In photo: Aaron Smith, left, with Stuart Lacey of the Bermuda Clarity Institute (Photograph supplied)
“Game changer” may be an overused phrase these days, but in the case of Generative Artificial Intelligence and its potential to transform business, it is an undeniably apt description.
Global management consultant Accenture says GenAI portends “likely the most significant change to work since the agricultural and industrial revolutions”. It promises to cut out drudgery and massively increase productivity. Businesses in Bermuda and around the world are scrambling to harness its power.
Stuart Lacey, founder of the Bermuda Clarity Institute and a recognised expert in GenAI solutions and tools, leads AI workshops at the BCI’s New Venture House home.

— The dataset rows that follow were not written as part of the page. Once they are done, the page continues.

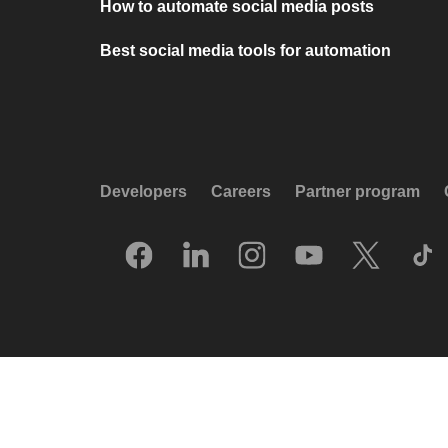
How to automate social media posts
Best social media tools for automation
Developers
Careers
Partner program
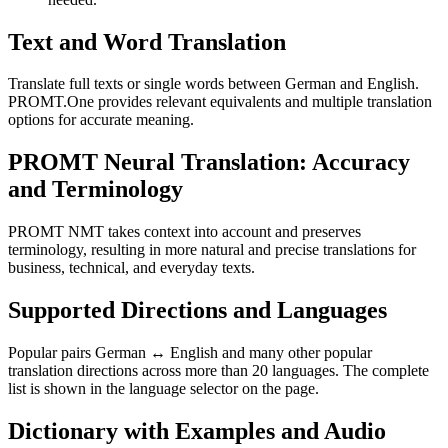
Text and Word Translation
Translate full texts or single words between German and English.
PROMT.One provides relevant equivalents and multiple translation
options for accurate meaning.
PROMT Neural Translation: Accuracy
and Terminology
PROMT NMT takes context into account and preserves
terminology, resulting in more natural and precise translations for
business, technical, and everyday texts.
Supported Directions and Languages
Popular pairs German ↔ English and many other popular
translation directions across more than 20 languages. The complete
list is shown in the language selector on the page.
Dictionary with Examples and Audio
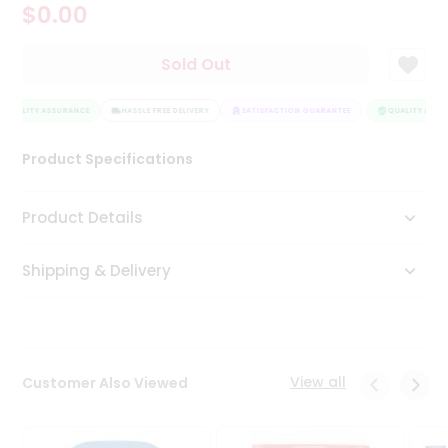
$0.00
Tea
&
Coffee
Sold Out
Kit
Indian
QUALITY ASSURANCE
Sweets
HASSLE FREE DELIVERY
SATISFACTION GUARANTEE
QUALITY ASSUR
&
Snacks
Product Specifications
Catering
Only
Product Details
Luxury
Shipping & Delivery
Shop
by
Stores
Grocery
View all
Customer Also Viewed
Stores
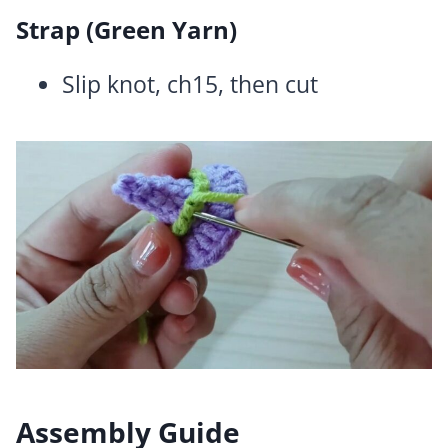
Strap (Green Yarn)
Slip knot, ch15, then cut
Assembly Guide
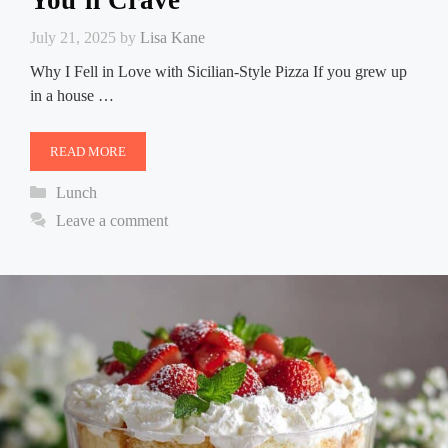
You’ll Crave
July 21, 2025
by
Lisa Kane
Why I Fell in Love with Sicilian-Style Pizza If you grew up
in a house …
READ MORE
Categories
Lunch
Leave a comment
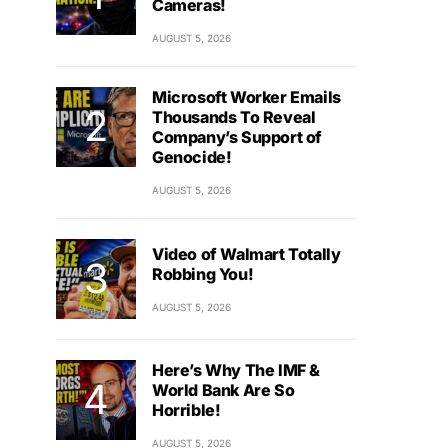
Cameras!
AUGUST 5, 2026
Microsoft Worker Emails
Thousands To Reveal
Company’s Support of
Genocide!
AUGUST 5, 2026
Video of Walmart Totally
Robbing You!
AUGUST 5, 2026
Here’s Why The IMF &
World Bank Are So
Horrible!
AUGUST 5, 2026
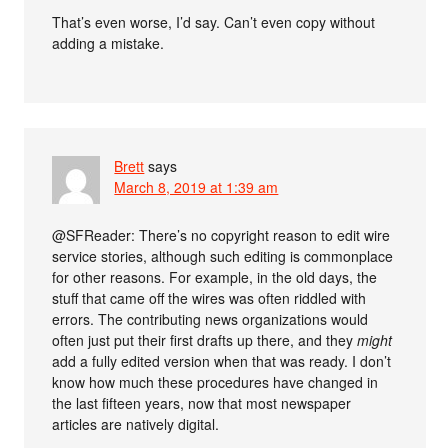
That’s even worse, I’d say. Can’t even copy without
adding a mistake.
Brett
says
March 8, 2019 at 1:39 am
@SFReader: There’s no copyright reason to edit wire
service stories, although such editing is commonplace
for other reasons. For example, in the old days, the
stuff that came off the wires was often riddled with
errors. The contributing news organizations would
often just put their first drafts up there, and they
might
add a fully edited version when that was ready. I don’t
know how much these procedures have changed in
the last fifteen years, now that most newspaper
articles are natively digital.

In these popular sessions, he has seen mixed reactions — many people excited to put GenAI to work and some fearing for their jobs.
Historically, technological revolutions — from the printing press to electricity to the silicon chip — have followed a pattern of adoption, with each successive wave occurring at a faster pace than the preceding one. “Today’s pace of change is accelerating like a freight train and you need to try to get on,” Mr Lacey said.
Citing the name of the inventor of a history-changing, 15th-century printing press, Mr Lacey said: “If you analyse those ‘Gutenberg moments’ in history, 20 per cent of the impact was human replacement and 80 per cent was human augmentation. Most people tend to focus too much on the job replacement aspect and miss the other four-fifths of the historically-proven impact, which is the growth and value created from human augmentation.”
Using an analogy with the familiar concept of horsepower, Mr Lacey cites the example of a solopreneur who could suddenly go from one to about 20 humanpower by using GenAI to effectively have a finance team, researchers and a marketing crew, for example.
What are the use cases for Bermudian businesses? Mr Lacey and Aaron Smith, BCI’s AI growth leader and president of the Igility Group of Companies, gave multiple examples, grouped into several categories. They include:
- Content generation: GenAI enables the creative generation of content, from targeted marketing materials to product development plans, amplifying productivity and creativity
- Content rewriting: repurposing existing content or translating into multiple languages to target different groups, particularly beneficial in marketing strategies
- Extraction: extracting structured information from unstructured data sources like text documents
- Data analytics: drawing actionable insights from rapid analysis of datasets, such as financial statements
- Social media management: crafting tailored social media posts based on customer data and target audience preferences, mirroring the work of a dedicated social media team
- Meeting optimisation: revolutionising corporate meetings by summarising discussions in real time, eliminating the need for manual note-taking and allowing outcome to be shared efficiently
“HR is a classic example of a use case that people in our workshops tell us they go back and implement immediately,” Mr Smith said. “We show them how to thoughtfully put together company information and a job profile and turn AI into your extended HR team. It will help you to assess candidates, identify skills gaps in resumes and design interview questions.”
Mr Lacey points out it is not the technology itself that delivers benefits to a business, but how users interface with it. Training the workforce is not only essential for effective AI implementation, but also to win over people feeling threatened, by showing how their current role could be expanded rather than eliminated.
“Prompt engineering” — the process of asking AI for something — is how humans interface with the technology. Typing in a single, brief instruction, will rarely be enough. An essential skill is “prompt stacking”, the crafting of a series of prompts to steer AI towards the desired outcome.
“Rushing to put shiny new tech in without paying attention to data rights, privacy and proper training will not achieve its full potential and waste time and effort,” Mr Lacey said.
“First, companies should do an AI audit, a diagnostic and strategy document to assess AI readiness. That means take stock of where you’re at first: consider what software you need, what data you can put into the models, consider privacy and data rights, ideal use cases, low-hanging fruit — and then move forward on an informed basis — ‘less haste equals more progress’.”
BCI has launched an AI audit service and recommends businesses undergo this process in parallel with staff training. Additionally, BCI is rolling out fractional AI services, giving businesses access to an AI worker to enable a controlled implementation at a fraction of the cost of hiring an expert.